Esse espaço foi fundado em 2003 e hoje ocupa uma área de 75 mil metros quadrados na antiga fábrica Manômetro. Serve de lar para algumas das grandes agências de design, arquitetura e planejamento urbano do país. Cada um desses locais, do Garage ao Vinzavod, oferece assistência especial para projetos interativos e educacionais, visando se tornar centros verdadeiramente populares de produção cultural e espaços abertos de ensino e aprendizagem.

Mesmo diante de obstáculos como a crise econômica de 2008, os centros de arte de Moscou estão orgulhosos de desenvolvimento que têm presenciado e ajudado a produzir. “Vemos uma grande diferença em relação a dois anos atrás, quando pensávamos estar sozinhos nessa aventura e sentindo que nem a sociedade nem as autoridades estavam particularmente interessadas no projeto”, disse Oskolkov-Tsentsiper. “As autoridades entendem que devemos evoluir, nos modernizar, mas não entendem nada sobre isso. É aí que nós entramos”, afirmou.
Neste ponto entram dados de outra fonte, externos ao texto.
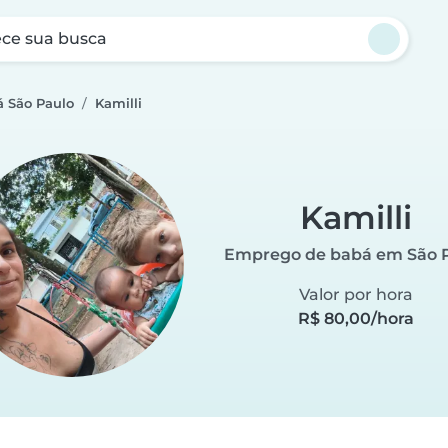
ce sua busca
 São Paulo
Kamilli
Kamilli
Emprego de babá em São 
Valor por hora
R$ 80,00/hora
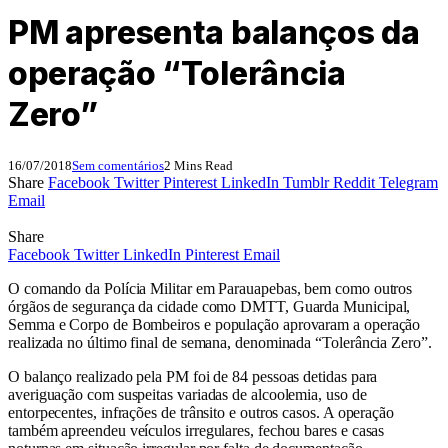
PM apresenta balanços da
operação “Tolerância
Zero”
16/07/2018
Sem comentários
2 Mins Read
Share
Facebook
Twitter
Pinterest
LinkedIn
Tumblr
Reddit
Telegram
Email
Share
Facebook
Twitter
LinkedIn
Pinterest
Email
O comando da Polícia Militar em Parauapebas, bem como outros
órgãos de segurança da cidade como DMTT, Guarda Municipal,
Semma e Corpo de Bombeiros e população aprovaram a operação
realizada no último final de semana, denominada “Tolerância Zero”.
O balanço realizado pela PM foi de 84 pessoas detidas para
averiguação com suspeitas variadas de alcoolemia, uso de
entorpecentes, infrações de trânsito e outros casos. A operação
também apreendeu veículos irregulares, fechou bares e casas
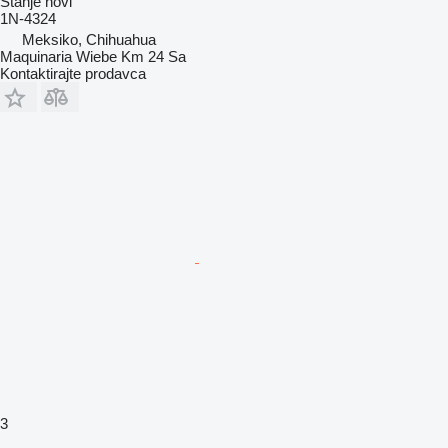
Stanje
novi
1N-4324
Meksiko, Chihuahua
Maquinaria Wiebe Km 24 Sa
Kontaktirajte prodavca
3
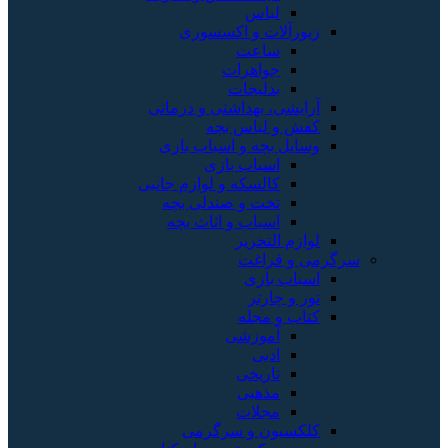
لباس
زیورآلات و اکسسوری
ساعت
جواهرات
بدلیجات
آرایشی، بهداشتی و درمانی
کفش و لباس بچه
وسایل بچه و اسباب بازی
اسباب بازی
کالسکه و لوازم جانبی
تخت و صندلی بچه
اسباب و اثاث بچه
لوازم التحریر
سرگرمی و فراغت
اسباب‌ بازی
تور و چارتر
کتاب و مجله
آموزشی
ادبی
تاریخی
مذهبی
مجلات
کلکسیون و سرگرمی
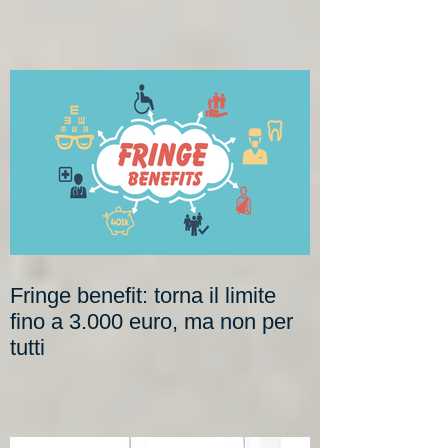
datori di lavoro
Fringe benefit: torna il limite
fino a 3.000 euro, ma non per
tutti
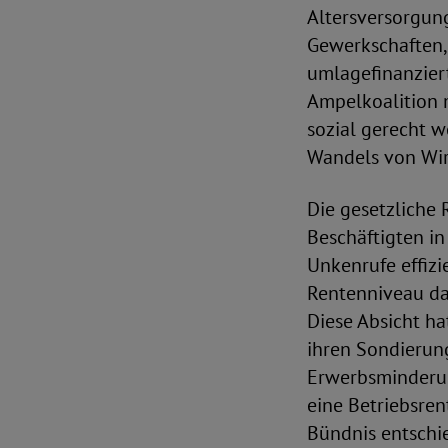
Altersversorgung
Gewerkschaften, 
umlagefinanziert
Ampelkoalition m
sozial gerecht w
Wandels von Wirt
Die gesetzliche 
Beschäftigten in
Unkenrufe effizie
Rentenniveau dau
Diese Absicht ha
ihren Sondierung
Erwerbsminderung
eine Betriebsrent
Bündnis entschie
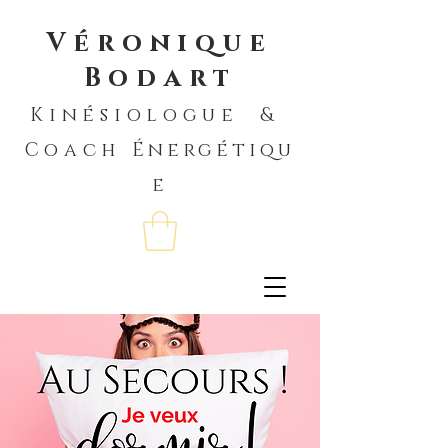
Véronique
Bodart
Kinésiologue &
Coach
Énergétiqu
e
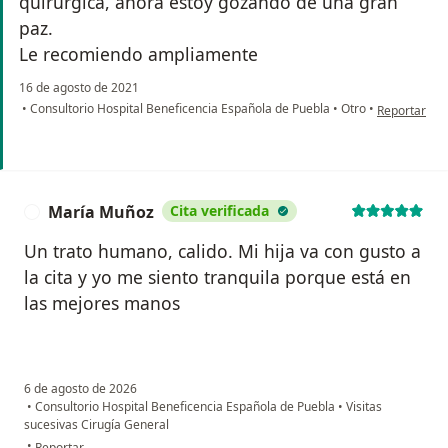
quirúrgica, ahora estoy gozando de una gran
paz.
Le recomiendo ampliamente
16 de agosto de 2021
en opinión d
•
Consultorio Hospital Beneficencia Española de Puebla
•
Otro
•
Reportar
María Muñoz
Cita verificada
M
Un trato humano, calido. Mi hija va con gusto a
la cita y yo me siento tranquila porque está en
las mejores manos
6 de agosto de 2026
•
Consultorio Hospital Beneficencia Española de Puebla
•
Visitas
sucesivas Cirugía General
en opinión del usuario María Muñoz
•
Reportar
Como prova disso, a usina de ideias do Strelka foi escolhida pelo prefeito de Moscou para ajudar a criar e organizar as propostas de revitalização do Parque Gorki, no centro da capital. “Será um longo e gradual caminho para a Rússia se abrir para as indústrias criativas”, disse Elena. “Mas a demanda por uma cultura criativa geralmente supera a oferta, mesmo em tempos de dificuldade econômica.”

Principais grupos de criação de Moscou

Vinzavod: Fundado em 2007, em uma antiga cervejaria, e dirigido por Sofia Trotsenko, este centro de arte contemporânea é dedicado a todos os tipos de artes visuais, que estão espalhados em seis salas de exposição, galerias, lojas e um café.

Artplay, Primeiro grupo do gênero, foi fundado em 2003 e é comandado por Serguêi Dessiatov. Em 2009, assumiu o espaço da antiga fábrica Manômetro e reúne profissionais nas áreas de arquitetura, design, planejamento urbano, engenharia e design de interiores.

Garage. Fundado e financiado por Dacha Jukova, em 2008, o centro da cultura contemporânea tornou-se um dos maiores espaços de exposição de Moscou e, sem dúvida, é um lugar para ver e ser visto.

Proekt Fabrika: Divide seu espaço com um fábrica de papel e é o lar de oficinas e organizações nos mais diversos segmentos: arquitetura, design, cinema, música, literatura, marketing, dança e teatro, entre outros.

Flakon Design Factory: Inaugurado em 2009, essa ex-fábrica de vidros foi transformada em um espaço misto de negócios e criação. Está dividida em uma área de eventos, escritórios, agências de marketing e design, estúdios de gravações e salas de exposição.

Strelka: O instituto de mídia, arquitetura e design ocupa um dos edifícios da antiga fábrica de chocolate Outubro Vermelho. Localizado no centro de Moscou, possui galerias de arte e de fotografia, restaurantes da moda, além de comportar a redação de diversas revistas e canais de televisão on-line.